*Work instruction*:
In the listing below, locate the line that contains "Prihvati (154, 2448)" and the line that contains "Petroleum, Coal & Other Fuels (123, 291)". Restate word for word those two lines and every line between them, and nothing else.

*Dataset content*:
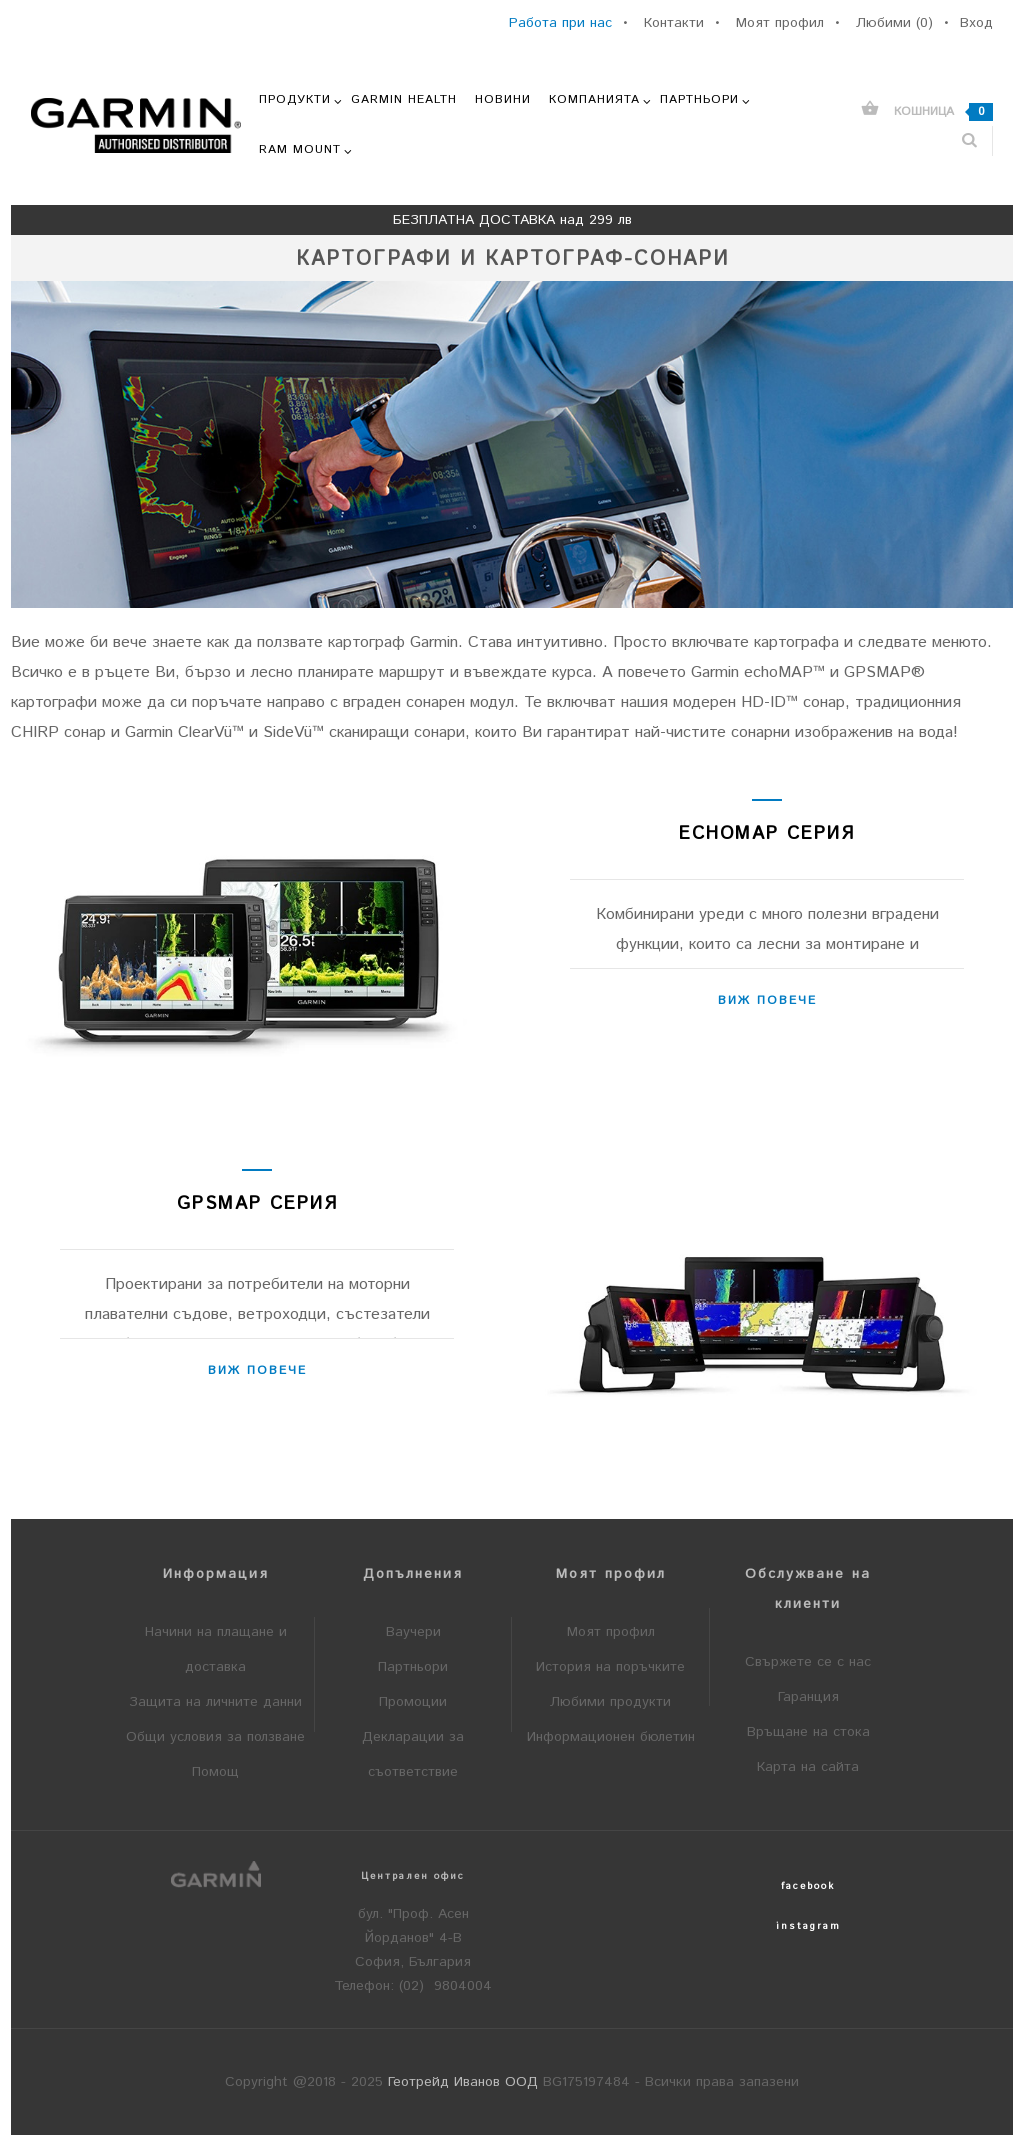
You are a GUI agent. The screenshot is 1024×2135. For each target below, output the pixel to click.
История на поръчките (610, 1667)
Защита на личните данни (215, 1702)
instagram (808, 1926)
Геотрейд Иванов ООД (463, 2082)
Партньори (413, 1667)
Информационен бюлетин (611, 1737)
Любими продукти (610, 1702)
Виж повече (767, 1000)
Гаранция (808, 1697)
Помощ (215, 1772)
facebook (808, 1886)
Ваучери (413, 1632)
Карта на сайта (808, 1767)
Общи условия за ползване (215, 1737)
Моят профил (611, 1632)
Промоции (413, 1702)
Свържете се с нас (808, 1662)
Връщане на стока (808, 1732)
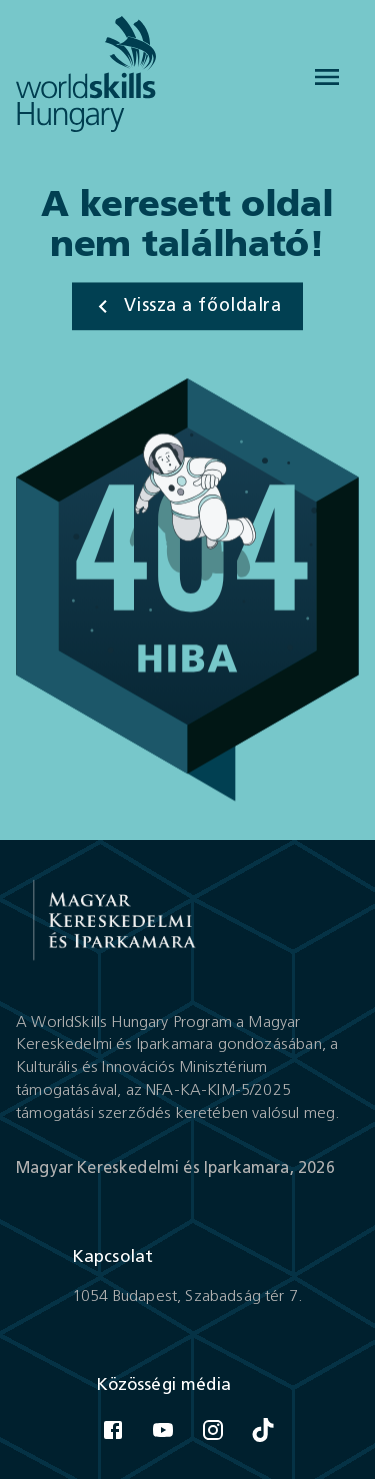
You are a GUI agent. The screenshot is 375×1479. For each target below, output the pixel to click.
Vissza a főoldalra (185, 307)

--

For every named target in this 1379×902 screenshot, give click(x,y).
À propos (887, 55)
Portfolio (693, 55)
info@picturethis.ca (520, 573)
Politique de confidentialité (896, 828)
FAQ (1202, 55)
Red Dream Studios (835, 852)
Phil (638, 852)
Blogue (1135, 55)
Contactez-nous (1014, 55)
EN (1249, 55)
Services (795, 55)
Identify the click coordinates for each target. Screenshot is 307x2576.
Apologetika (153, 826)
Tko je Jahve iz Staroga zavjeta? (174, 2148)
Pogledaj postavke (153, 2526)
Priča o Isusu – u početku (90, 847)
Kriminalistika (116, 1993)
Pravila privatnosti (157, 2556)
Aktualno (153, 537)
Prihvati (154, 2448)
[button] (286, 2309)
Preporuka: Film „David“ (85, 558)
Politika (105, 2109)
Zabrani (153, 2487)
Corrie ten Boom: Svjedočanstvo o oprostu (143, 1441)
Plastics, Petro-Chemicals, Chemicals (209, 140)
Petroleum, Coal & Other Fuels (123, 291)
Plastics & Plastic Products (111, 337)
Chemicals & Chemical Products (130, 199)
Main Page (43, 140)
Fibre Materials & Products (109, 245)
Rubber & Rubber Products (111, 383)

*Final answer*:
Prihvati (154, 2448)
[button] (286, 2309)
Preporuka: Film „David“ (85, 558)
Politika (105, 2109)
Zabrani (153, 2487)
Corrie ten Boom: Svjedočanstvo o oprostu (143, 1441)
Plastics, Petro-Chemicals, Chemicals (209, 140)
Petroleum, Coal & Other Fuels (123, 291)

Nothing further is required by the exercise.